This is a piece of theatre about a less frequented district of a huge city and about the urban anonymity and inequality leading to loneliness. I am in Hammersmith’s Lyrics and after several parties and lunches on their excellent roof terrace above the high street I’m finally in the actual theatre. Having wanted to see this play since I saw it advertised in Brighton last year I happily embraced this tour stop closer to home. The inside of the Lyric Theatre is not what I expected: Having climbed up the stairs many times I knew both the restaurant and the foyer. The design, interior and direction signs are slick and modern, I step within this very cubic concrete building in a classic theatre with red seats, balconies, golden features and white plastering ornaments.
After taking my seat in the front row I am handed a bag of sweets, labelled Granny Gumdrops. The sweet seller in her leoprint uniform smiles somehow menacing so I do not dare open the package straight away. I will find out about its story later.
We are in the bayou, the least glamorous part of a big unnamed metropolis: Here children are perceived by the general public as more annoying than the omnipresent cockroaches crawling up every wall. The local Mary Poppins has run out of spirit to continue a well-meant collaging craft club for disadvantaged minors after her flat has been ruined by underage hooligans. These young pirates are being led by the daughter of a dodgy second-hand shop owner, following an “out with the old, in with the new” mantra – her only way to escape the corruption in the bayou. With radicalised children misbehaving in all public spaces, the city’s major finds a quick solution: Highly addicting, absinth coloured Ritalin-style pills, sugar-coated handed out to every minor – drugs that educe lethargy, fill the youngster-prisons quickly and calm down the neighbourhoods. When the only prim and proper girl in the whole of the bayou gets arrested and locked up as well it takes an unexpected hero to save her innocent polkadot freedom.
Expect a piano on stage, animated and real performers being chased by enormous newsletter headlines in mock-Cyrillic fonts and uncountable references to the expressionist cinema of the 1920s, crossed with urban hauntology and projected stage art at its best – this is brilliant and bonkers!
Later in the Q&A I learn that no stage light has been used and that the illumination is by projections only. I also learn that the production company 1927 is named after the year the first talkie came out.

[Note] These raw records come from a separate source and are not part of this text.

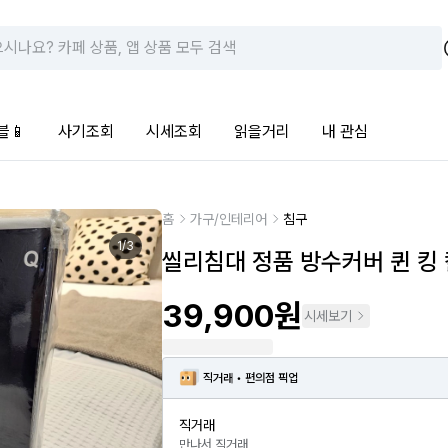
블📱
사기조회
시세조회
읽을거리
내 관심
홈
가구/인테리어
침구
1
/
3
씰리침대 정품 방수커버 퀸 킹
39,900원
시세보기
직거래 • 편의점 픽업
직거래
만나서 직거래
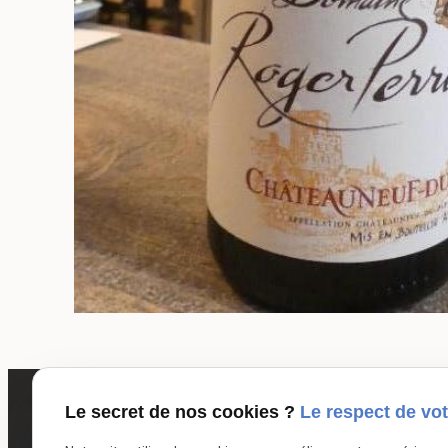
Le secret de nos cookies ?
Le respect de vot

Talking of talking: The use of voice over tonight is experimental and perfectly synchronized.
Then the conversation turns to how audiences everywhere are seeing their very own city in The Animals and Children took to the Streets! and only now I recall working just around the corner during the London riots in 2010 and was sent home early as the situation became so unpredictable that all public buildings in the area were shut down. I wonder how the Lyrics Theatre experienced these days.
First played in 2010 in Sydney this play is still touring the world with its third cast – totally worth keeping an eye out.
Written and directed by Suzanne Andrade, created by 1927.
Music by Lilian Henley.
The Animals and Children took to the Streets! will continue its international tour this year with trips to China and Japan being planned.
***** out of 5 stars
I paid £15 for my ticket in the front row.